🤖 AI Summary
To address the intractability of mixture prior densities in semi-implicit variational inference (SIVI)—which prevents direct optimization of the evidence lower bound (ELBO)—this paper proposes a novel particle-based variational inference framework. The core method models the mixture prior as a nonparametric empirical measure and directly optimizes the ELBO via the Euclidean–Wasserstein gradient flow, entirely bypassing inner-loop MCMC sampling or minimax approximations. Theoretically, we rigorously establish the existence, uniqueness, and propagation-of-chaos property of the gradient flow solution. Algorithmically, we integrate empirical measure theory with free-energy functional optimization to enable efficient, differentiable, end-to-end training. Experiments demonstrate that our approach consistently outperforms existing SIVI methods across multiple benchmarks, achieving both theoretical soundness and practical superiority.
📝 Abstract
Semi-implicit variational inference (SIVI) enriches the expressiveness of variational families by utilizing a kernel and a mixing distribution to hierarchically define the variational distribution.
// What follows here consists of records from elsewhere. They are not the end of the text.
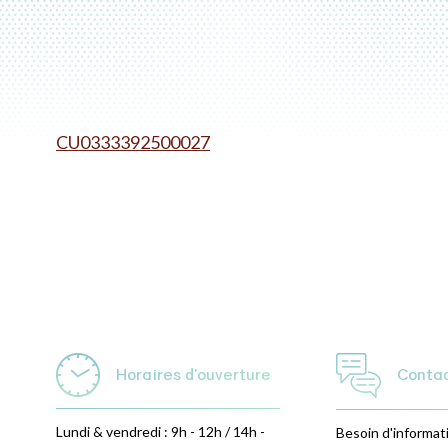
CU0333392500027
Horaires d'ouverture
Conta
Lundi & vendredi : 9h - 12h / 14h -
Besoin d'informat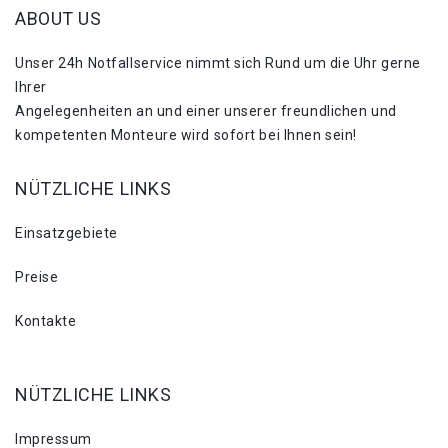
ABOUT US
Unser 24h Notfallservice nimmt sich Rund um die Uhr gerne
Ihrer
Angelegenheiten an und einer unserer freundlichen und
kompetenten Monteure wird sofort bei Ihnen sein!
NÜTZLICHE LINKS
Einsatzgebiete
Preise
Kontakte
NÜTZLICHE LINKS
Impressum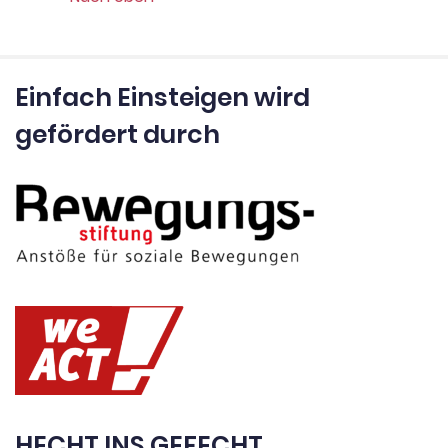
Einfach Einsteigen wird
gefördert durch
HECHT INS GEFECHT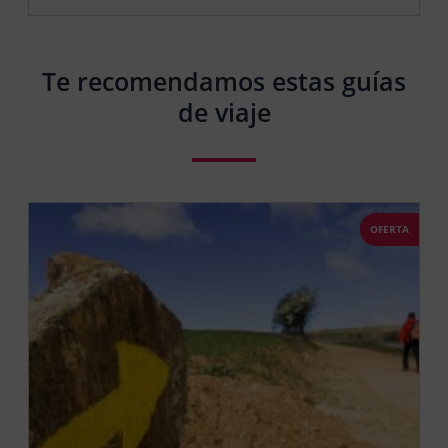
Te recomendamos estas guías
de viaje
OFERTA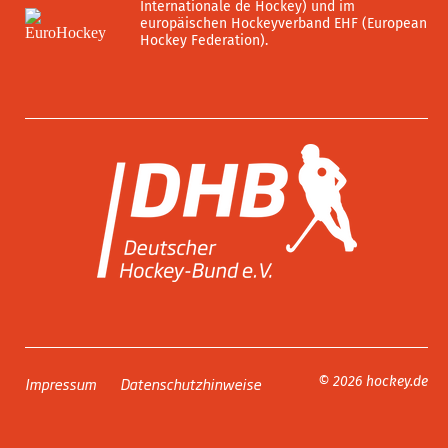
Internationale de Hockey) und im
europäischen Hockeyverband EHF (European
Hockey Federation).
Impressum
Datenschutzhinweise
© 2026 hockey.de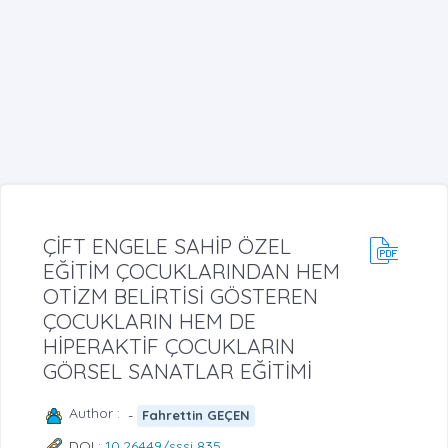
ÇİFT ENGELE SAHİP ÖZEL
EĞİTİM ÇOCUKLARINDAN HEM
OTİZM BELİRTİSİ GÖSTEREN
ÇOCUKLARIN HEM DE
HİPERAKTİF ÇOCUKLARIN
GÖRSEL SANATLAR EĞİTİMİ
Author :
-
Fahrettin GEÇEN
DOI :
10.26449/sssj.835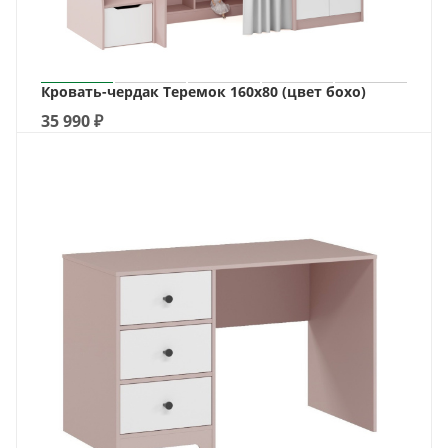
Кровать-чердак Теремок 160х80 (цвет бохо)
35 990
₽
Existing SIVI methods parameterize the mixing distribution using implicit distributions, leading to intractable variational densities. As a result, directly maximizing the evidence lower bound (ELBO) is not possible, so they resort to one of the following: optimizing bounds on the ELBO, employing costly inner-loop Markov chain Monte Carlo runs, or solving minimax objectives. In this paper, we propose a novel method for SIVI called Particle Variational Inference (PVI) which employs empirical measures to approximate the optimal mixing distributions characterized as the minimizer of a free energy functional. PVI arises naturally as a particle approximation of a Euclidean--Wasserstein gradient flow and, unlike prior works, it directly optimizes the ELBO whilst making no parametric assumption about the mixing distribution. Our empirical results demonstrate that PVI performs favourably compared to other SIVI methods across various tasks. Moreover, we provide a theoretical analysis of the behaviour of the gradient flow of a related free energy functional: establishing the existence and uniqueness of solutions as well as propagation of chaos results.